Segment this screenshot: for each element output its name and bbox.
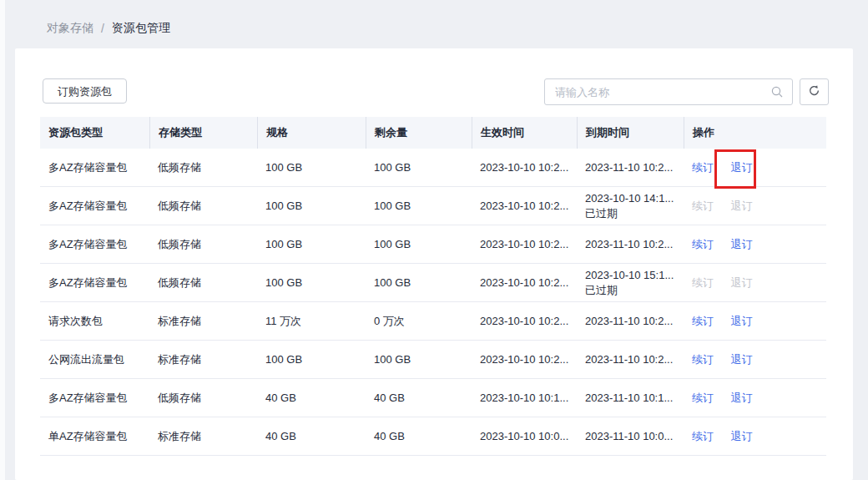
unsubscribe-link[interactable]: 退订 — [731, 430, 753, 442]
renew-link[interactable]: 续订 — [692, 430, 714, 442]
unsubscribe-link-disabled: 退订 — [731, 200, 753, 212]
cell-package-type: 多AZ存储容量包 — [40, 275, 149, 291]
resource-package-table: 资源包类型 存储类型 规格 剩余量 生效时间 到期时间 操作 多AZ存储容量包 … — [40, 117, 826, 456]
breadcrumb-separator: / — [101, 22, 104, 35]
col-header-spec: 规格 — [257, 117, 366, 149]
cell-package-type: 多AZ存储容量包 — [40, 391, 149, 406]
expired-badge: 已过期 — [585, 206, 684, 221]
col-header-expire-time: 到期时间 — [577, 117, 684, 149]
cell-effective-time: 2023-10-10 10:2... — [472, 161, 577, 174]
col-header-remaining: 剩余量 — [366, 117, 472, 149]
unsubscribe-link[interactable]: 退订 — [731, 161, 753, 174]
breadcrumb: 对象存储 / 资源包管理 — [47, 21, 170, 36]
refresh-icon — [808, 84, 820, 99]
table-row: 多AZ存储容量包 低频存储 100 GB 100 GB 2023-10-10 1… — [40, 225, 826, 264]
breadcrumb-resource-package: 资源包管理 — [112, 21, 170, 36]
cell-spec: 40 GB — [257, 392, 366, 404]
cell-package-type: 公网流出流量包 — [40, 352, 149, 367]
table-row: 多AZ存储容量包 低频存储 100 GB 100 GB 2023-10-10 1… — [40, 264, 826, 302]
unsubscribe-link-disabled: 退订 — [731, 276, 753, 289]
renew-link[interactable]: 续订 — [692, 353, 714, 366]
cell-operation: 续订 退订 — [684, 275, 826, 291]
unsubscribe-link[interactable]: 退订 — [731, 315, 753, 327]
cell-remaining: 100 GB — [366, 238, 472, 250]
cell-effective-time: 2023-10-10 10:2... — [472, 315, 577, 327]
cell-effective-time: 2023-10-10 10:2... — [472, 353, 577, 366]
cell-operation: 续订 退订 — [684, 352, 826, 367]
unsubscribe-link[interactable]: 退订 — [731, 238, 753, 250]
cell-storage-type: 标准存储 — [149, 352, 257, 367]
cell-expire-time: 2023-11-10 10:2... — [577, 315, 684, 327]
cell-spec: 11 万次 — [257, 314, 366, 329]
table-row: 多AZ存储容量包 低频存储 100 GB 100 GB 2023-10-10 1… — [40, 149, 826, 187]
refresh-button[interactable] — [800, 78, 829, 105]
renew-link-disabled: 续订 — [692, 200, 714, 212]
expired-badge: 已过期 — [585, 283, 684, 298]
renew-link[interactable]: 续订 — [692, 392, 714, 404]
magnifier-icon[interactable] — [770, 85, 784, 99]
cell-package-type: 单AZ存储容量包 — [40, 429, 149, 444]
cell-spec: 100 GB — [257, 353, 366, 366]
cell-expire-time: 2023-11-10 10:1... — [577, 392, 684, 404]
cell-expire-time: 2023-10-10 15:1... 已过期 — [577, 268, 684, 298]
cell-effective-time: 2023-10-10 10:2... — [472, 238, 577, 250]
cell-storage-type: 低频存储 — [149, 199, 257, 214]
cell-remaining: 0 万次 — [366, 314, 472, 329]
cell-package-type: 请求次数包 — [40, 314, 149, 329]
cell-operation: 续订 退订 — [684, 237, 826, 252]
cell-spec: 100 GB — [257, 161, 366, 174]
col-header-effective-time: 生效时间 — [472, 117, 577, 149]
expire-date: 2023-10-10 14:1... — [585, 191, 684, 206]
cell-spec: 40 GB — [257, 430, 366, 442]
table-row: 公网流出流量包 标准存储 100 GB 100 GB 2023-10-10 10… — [40, 341, 826, 379]
cell-effective-time: 2023-10-10 10:2... — [472, 200, 577, 212]
expire-date: 2023-10-10 15:1... — [585, 268, 684, 283]
cell-storage-type: 低频存储 — [149, 275, 257, 291]
breadcrumb-object-storage[interactable]: 对象存储 — [47, 21, 93, 36]
cell-operation: 续订 退订 — [684, 160, 826, 175]
cell-expire-time: 2023-11-10 10:2... — [577, 353, 684, 366]
renew-link[interactable]: 续订 — [692, 161, 714, 174]
renew-link[interactable]: 续订 — [692, 238, 714, 250]
unsubscribe-link[interactable]: 退订 — [731, 353, 753, 366]
cell-storage-type: 低频存储 — [149, 160, 257, 175]
content-card: 订购资源包 资源包类型 存储类型 规格 剩余量 生效时间 到期时间 操作 — [15, 48, 853, 480]
col-header-package-type: 资源包类型 — [40, 117, 149, 149]
search-box — [544, 78, 793, 105]
table-row: 多AZ存储容量包 低频存储 40 GB 40 GB 2023-10-10 10:… — [40, 379, 826, 417]
cell-remaining: 40 GB — [366, 430, 472, 442]
sidebar-edge-strip — [0, 0, 5, 480]
cell-package-type: 多AZ存储容量包 — [40, 160, 149, 175]
cell-package-type: 多AZ存储容量包 — [40, 199, 149, 214]
renew-link[interactable]: 续订 — [692, 315, 714, 327]
cell-remaining: 100 GB — [366, 276, 472, 289]
search-input[interactable] — [545, 79, 792, 104]
cell-operation: 续订 退订 — [684, 391, 826, 406]
cell-remaining: 100 GB — [366, 161, 472, 174]
cell-storage-type: 标准存储 — [149, 314, 257, 329]
cell-effective-time: 2023-10-10 10:0... — [472, 430, 577, 442]
cell-spec: 100 GB — [257, 238, 366, 250]
table-row: 单AZ存储容量包 标准存储 40 GB 40 GB 2023-10-10 10:… — [40, 417, 826, 456]
table-row: 多AZ存储容量包 低频存储 100 GB 100 GB 2023-10-10 1… — [40, 187, 826, 225]
cell-expire-time: 2023-11-10 10:0... — [577, 430, 684, 442]
unsubscribe-link[interactable]: 退订 — [731, 392, 753, 404]
cell-operation: 续订 退订 — [684, 199, 826, 214]
cell-storage-type: 低频存储 — [149, 237, 257, 252]
cell-remaining: 100 GB — [366, 200, 472, 212]
renew-link-disabled: 续订 — [692, 276, 714, 289]
cell-expire-time: 2023-10-10 14:1... 已过期 — [577, 191, 684, 221]
order-resource-package-button[interactable]: 订购资源包 — [43, 78, 127, 104]
col-header-operation: 操作 — [684, 117, 826, 149]
cell-spec: 100 GB — [257, 200, 366, 212]
cell-expire-time: 2023-11-10 10:2... — [577, 161, 684, 174]
cell-storage-type: 低频存储 — [149, 391, 257, 406]
cell-operation: 续订 退订 — [684, 429, 826, 444]
cell-package-type: 多AZ存储容量包 — [40, 237, 149, 252]
cell-expire-time: 2023-11-10 10:2... — [577, 238, 684, 250]
col-header-storage-type: 存储类型 — [149, 117, 257, 149]
cell-effective-time: 2023-10-10 10:2... — [472, 276, 577, 289]
cell-operation: 续订 退订 — [684, 314, 826, 329]
cell-effective-time: 2023-10-10 10:1... — [472, 392, 577, 404]
cell-spec: 100 GB — [257, 276, 366, 289]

......

◆ **Exercise goal**:
Scan the material above for the string "storage" and report each line where you find it.

◆ **Task output**:
cell-storage-type: 标准存储 — [149, 352, 257, 367]
cell-storage-type: 低频存储 — [149, 199, 257, 214]
cell-storage-type: 低频存储 — [149, 275, 257, 291]
breadcrumb-object-storage[interactable]: 对象存储 — [47, 21, 93, 36]
cell-storage-type: 低频存储 — [149, 160, 257, 175]
cell-storage-type: 标准存储 — [149, 314, 257, 329]
cell-storage-type: 低频存储 — [149, 237, 257, 252]
cell-storage-type: 低频存储 — [149, 391, 257, 406]
col-header-storage-type: 存储类型 — [149, 117, 257, 149]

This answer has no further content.